**YOUR ASSIGNMENT**
Restate every record exactly as it is written, while omitting the pictures it holds.

[Saved entries]
□ □ □

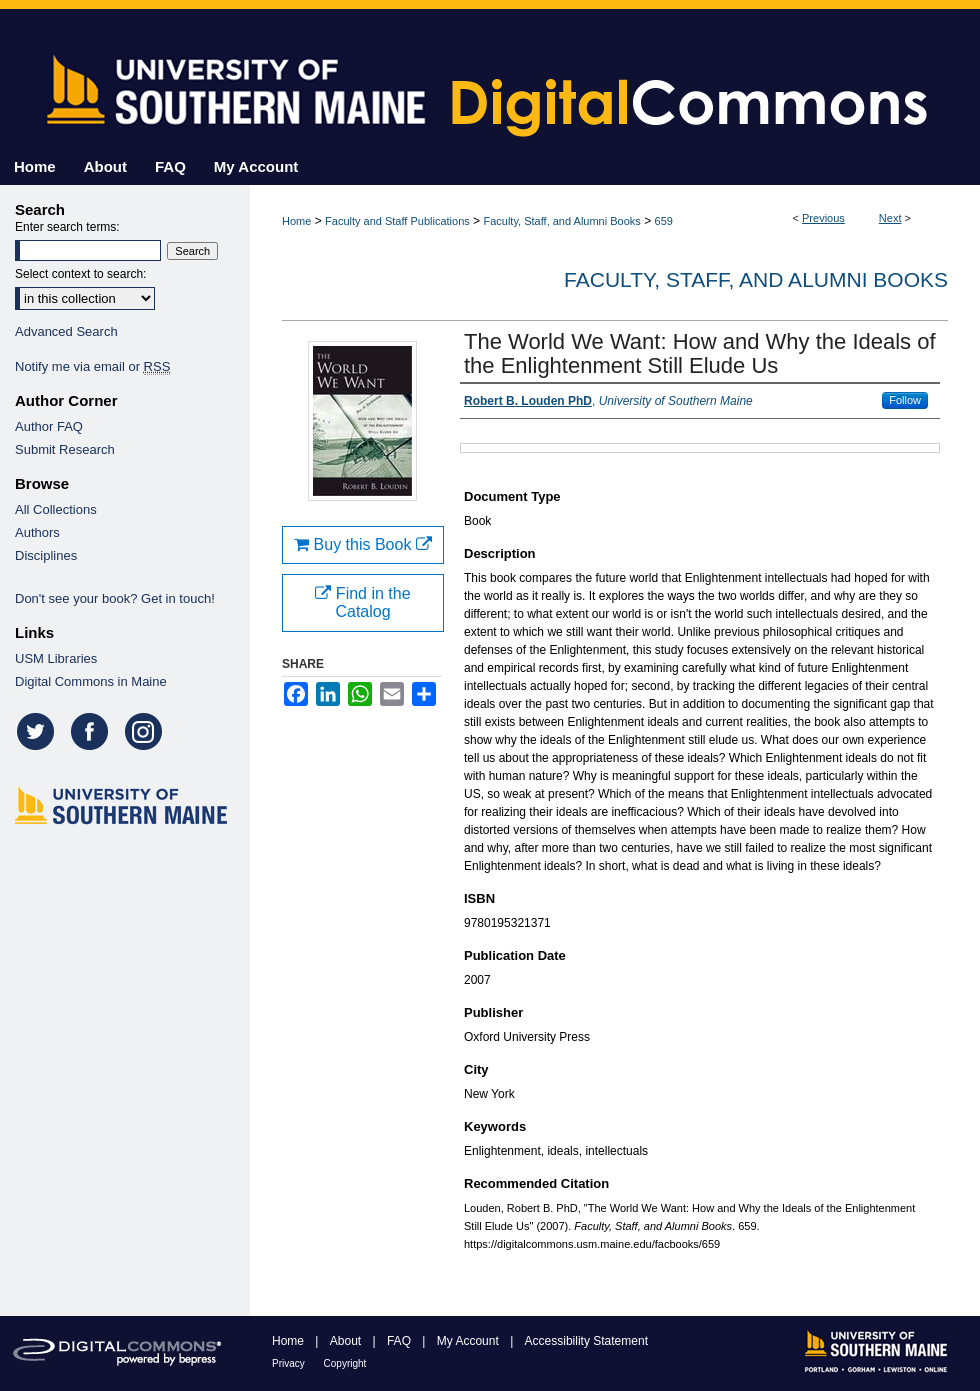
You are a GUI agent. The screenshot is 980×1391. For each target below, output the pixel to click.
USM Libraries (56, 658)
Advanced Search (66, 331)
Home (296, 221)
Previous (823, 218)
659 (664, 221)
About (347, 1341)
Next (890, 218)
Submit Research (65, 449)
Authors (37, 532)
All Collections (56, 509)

□ □ □

**TASK SOLUTION**
You are a GUI agent. The screenshot is 980×1391. For each target below, output the pixel to click.
USM Libraries (56, 658)
Advanced Search (66, 331)
Home (296, 221)
Previous (823, 218)
659 (664, 221)
About (347, 1341)
Next (890, 218)
Submit Research (65, 449)
Authors (37, 532)
All Collections (56, 509)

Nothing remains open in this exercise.